## Requirement:
Among the records that follow, find each line holding the word "Children" and copy it.

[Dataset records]
——————
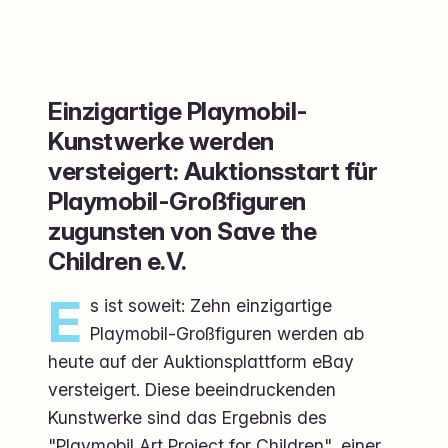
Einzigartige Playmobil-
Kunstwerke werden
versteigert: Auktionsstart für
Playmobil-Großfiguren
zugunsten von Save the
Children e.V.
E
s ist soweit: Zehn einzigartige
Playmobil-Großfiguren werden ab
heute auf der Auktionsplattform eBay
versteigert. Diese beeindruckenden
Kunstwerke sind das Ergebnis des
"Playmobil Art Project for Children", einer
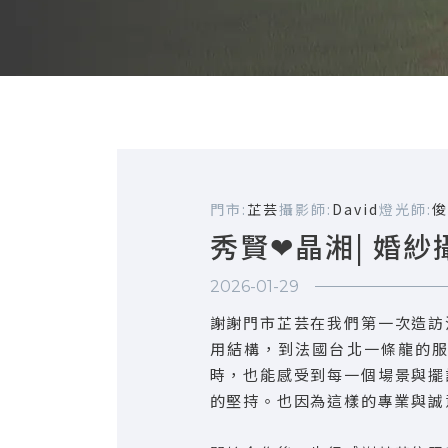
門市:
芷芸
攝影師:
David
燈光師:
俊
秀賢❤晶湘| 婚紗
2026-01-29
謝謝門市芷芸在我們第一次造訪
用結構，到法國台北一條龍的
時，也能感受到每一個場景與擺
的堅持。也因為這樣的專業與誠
——————
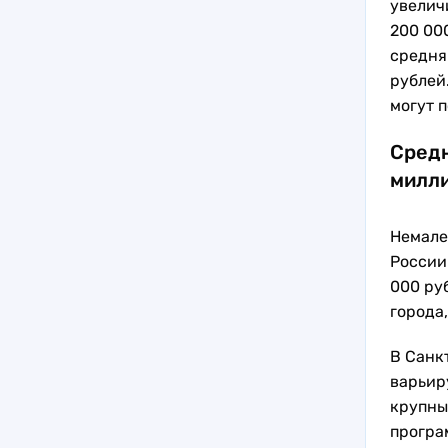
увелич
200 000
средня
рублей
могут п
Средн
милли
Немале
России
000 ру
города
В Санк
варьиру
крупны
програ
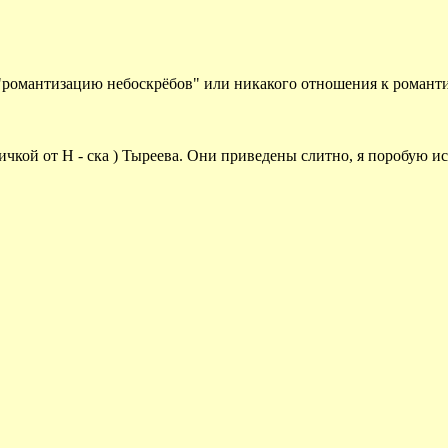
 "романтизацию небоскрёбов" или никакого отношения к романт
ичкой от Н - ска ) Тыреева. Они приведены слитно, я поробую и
——————
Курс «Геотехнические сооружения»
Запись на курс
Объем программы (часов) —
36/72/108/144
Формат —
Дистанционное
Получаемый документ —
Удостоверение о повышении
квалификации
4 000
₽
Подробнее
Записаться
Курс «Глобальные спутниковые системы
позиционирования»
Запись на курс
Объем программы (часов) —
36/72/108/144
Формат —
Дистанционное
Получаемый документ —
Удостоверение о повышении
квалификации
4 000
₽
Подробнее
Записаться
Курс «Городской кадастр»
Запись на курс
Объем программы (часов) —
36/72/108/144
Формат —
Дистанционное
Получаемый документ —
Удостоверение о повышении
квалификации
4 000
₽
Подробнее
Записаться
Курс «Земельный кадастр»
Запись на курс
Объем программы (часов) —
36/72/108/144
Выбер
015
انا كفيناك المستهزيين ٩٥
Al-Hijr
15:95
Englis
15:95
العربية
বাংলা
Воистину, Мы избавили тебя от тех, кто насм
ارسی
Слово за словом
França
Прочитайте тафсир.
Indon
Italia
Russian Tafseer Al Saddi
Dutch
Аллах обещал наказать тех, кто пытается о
——————
## Solution to this task:
Children e.V.
"Playmobil Art Project for Children", einer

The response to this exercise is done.